C'est à cette même époque que Rirette et lui font la connaissance du jeune serrurier René Valet (1890-1912), qu'ils surnomment « Poil de carotte » et qui semble porter en permanence sur le visage un « masque de souffrance ». Ce gamin qu'ils aimèrent tant va devenir l'un des personnages centraux de ce que la presse à grand tirage va bientôt appeler la « bande à Bonnot » et dont les activités vont faire grand bruit dans le Paris de la très mal nommée « Belle Époque ».
Quand la roue s'emballe…
En janvier 1910, l'affaire Liabeuf [8] fait la une des journaux, qui se déchaînent contre les anarchistes. Le 13 juin, lors d'une grève des charpentiers parisiens, l'ébéniste anarcho-syndicaliste Henri Cler – surnommé « Biffin » – meurt sous les coups de la police. Plusieurs dizaines de milliers personnes assistent, à Pantin, à ses funérailles, le 26 juin. La répression policière est terrible.

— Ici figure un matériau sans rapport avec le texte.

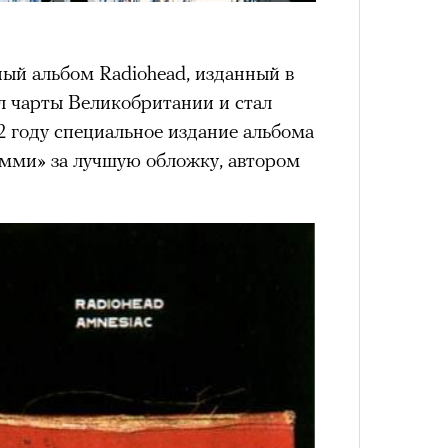
Сможе
отвеч
ый альбом Radiohead, изданный в
ил чарты Великобритании и стал
02 году специальное издание альбома
мми» за лучшую обложку, автором
4 кол
пропу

En relation directe avec cette vague répressive, la tension monte au sein de la mouvance individualiste. Ça craque à l'anarchie entre Libertad et Georges Mathias Paraf-Javal (1858-1941), dit Péji. Serge ne prend pas parti dans la querelle, même s'il est franchement hostile à la dérive scientiste du second et de son Groupe d'études scientifiques (GES) qui tente, le 8 mai de cette même année 1910, de prendre d'assaut l'historique siège montmartrois de l'anarchie situé rue du Chevalier-de-la Barre. Le coup de force se solde par un mort – Louis Sagnol, membre du GES. Il fait plusieurs blessés et provoque l'arrestation de tous les impliqués dans la rixe. Fin juin, le siège de l'anarchie, sous la direction d'André Lorulot (1885-1963), s'installe à Romainville, en proche banlieue parisienne, dans une vieille bâtisse à deux étages. Elle abrite une imprimerie et des chambres d'amis. L'endroit est bucolique. Arboré, le jardin donne des fleurs, des fruits et des légumes. Presque une incitation, si cela était possible sans se trahir, à se retirer du monde.

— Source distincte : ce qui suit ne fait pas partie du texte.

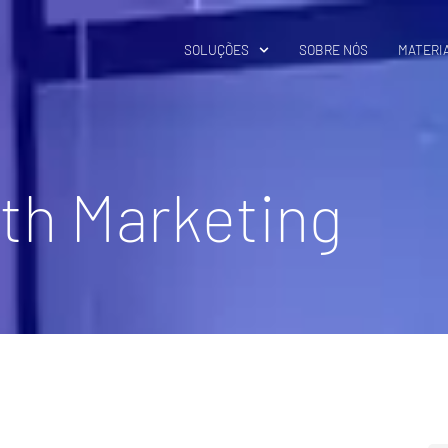
SOLUÇÕES
SOBRE NÓS
MATERIA
th Marketing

Début 1911 et autour de la revue l'anarchie, la maison de Romainville devient vite une base où se côtoient des en-dehors au passé notoire et des jeunes compagnons gagnés à la cause de l'anarchisme individualiste. Parmi eux quelques anciens Bruxellois, comme Callemin, De Boë et Carouy, auxquels se joignent de nouveaux impétrants comme André Soudy (1892-1913), surnommé « Pas-de-Chance », et Octave Garnier (1889-1912), qu'on appelle « Le Terrassier » et que Serge décrit comme une « force errante ». La pente naturelle de cette jeunesse révoltée c'est, à n'en pas douter, l'illégalisme. Sur ce terrain, Serge ne les suit pas, ce qui en surprend plus d'un car ses articles sont parfois ambigus sur le sujet. Les discussions deviennent parfois houleuses entre les convives de cette libre communauté de réfractaires qui héberge, on le saura plus tard, la plupart des futurs « bandits tragiques » de la « bande à Bonnot » [9].
Dans la tourmente
Quand l'anarchie connaît une nouvelle crise interne et que Lorulot en quitte la direction pour fonder L'Idée libre, une publication plus en accord avec son individualisme foncièrement philosophique, Serge et Rirette se voient sollicités pour maintenir en le reprenant le titre de Libertad [10] Un soir de ce mois d'été où il donne une conférence sur l'illégalisme, Serge ne mâche pas ses mots : si la violence est inévitable, laisse-t-il entendre à ses auditeurs, « certaines méthodes » conduisent au suicide collectif. Dans la salle, Garnier le traite de « vendu », Callemin de « bourgeois timoré » et Carouy tend vers lui un poing menaçant. Les ponts sont déjà coupés, même s'il peine à l'admettre. Il lui faudra pourtant bientôt le constater en faisant en sorte de comprendre cette dérive sans l'excuser et de se distancer des meurtres qu'elle a occasionnés sans trahir les amitiés passées. Exercice difficile dont Serge s'acquittera avec noblesse et honneur en le payant de cinq années de prison alors qu'il n'était pour rien dans cette suicidaire aventure.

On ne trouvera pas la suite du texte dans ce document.